I am building a remote phosphor light for videography. Although I understand the fundamentals I am a novice when it comes to working with LEDs. I would like to know what else I will need and make sure my setup is correct and that there isn't anything I am missing.

The light requires 120 Cree XT-E royal blue LEDs driven by 3 Meanwell HLG-240H-C1750B drivers. I also need to use one potentiometer to control the three drivers. Each driver will power 40 Cree LEDs is series.

The Cree LEDs operate at a max current of 1500mA and a forward voltage of 3.1V max. The constant current Meanwell drivers deliver 1750mA and 71-143v.

I understand the driver's current will be regulated by a resistor and potentiometer but how do I regulate the voltage? 40 LEDs X 3.1v = 124v. The driver delivers 143v, am I incorrect in assuming I need to regulate the voltage output to 124v?

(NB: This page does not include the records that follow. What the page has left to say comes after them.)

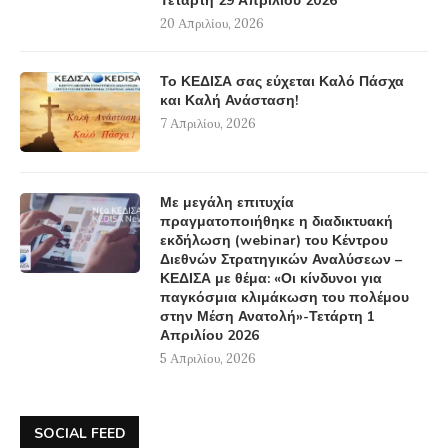
Τετάρτη 29 Απριλίου 2026
20 Απριλίου, 2026
Το ΚΕΔΙΣΑ σας εύχεται Καλό Πάσχα
και Καλή Ανάσταση!
7 Απριλίου, 2026
Με μεγάλη επιτυχία
πραγματοποιήθηκε η διαδικτυακή
εκδήλωση (webinar) του Κέντρου
Διεθνών Στρατηγικών Αναλύσεων –
ΚΕΔΙΣΑ με θέμα: «Οι κίνδυνοι για
παγκόσμια κλιμάκωση του πολέμου
στην Μέση Ανατολή»-Τετάρτη 1
Απριλίου 2026
5 Απριλίου, 2026
SOCIAL FEED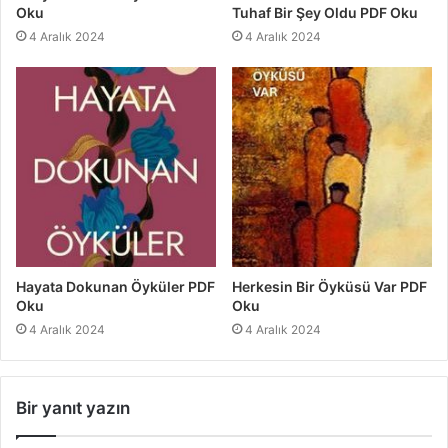
Oku
Tuhaf Bir Şey Oldu PDF Oku
4 Aralık 2024
4 Aralık 2024
Hayata Dokunan Öyküler PDF
Herkesin Bir Öyküsü Var PDF
Oku
Oku
4 Aralık 2024
4 Aralık 2024
Bir yanıt yazın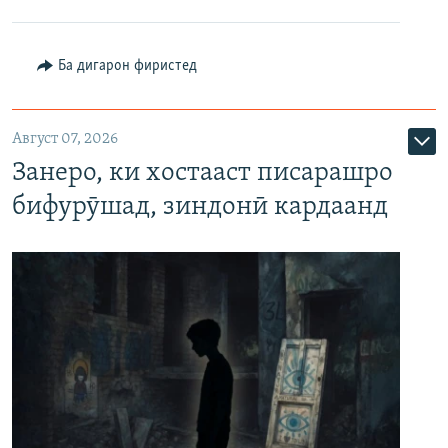
Ба дигарон фиристед
Август 07, 2026
Занеро, ки хостааст писарашро
бифурӯшад, зиндонӣ кардаанд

Also the max current of the LEDs are 1500mA. The driver outputs 1750mA. I will need a potentiometer to dim the lights but I have to add a additional resistor to regulate the current to 1500mA max correct? What combination size and spec resistor and potentiometer do I need?

[Siwastaja]

You only regulate the current, and make sure your maximum voltage is more than the led voltage (calculate with the "maximum" Vf in the datasheet) + some leeway, so that you never run out of voltage.

Note that if your LED string pops open circuit for any reason, the driver gives its maximum output voltage, so you might not want to go to extremes. 143V DC (just like 124V) is beyond safety voltage specs in all legislations AFAIK so you need to design properly.

This is analogous to the more well-known constant voltage supply, where you need the right voltage for the load, and must have at least the minimum current, but you can have bigger current rating, it is just not used. Just swap "current" and "voltage" and you have your led supply.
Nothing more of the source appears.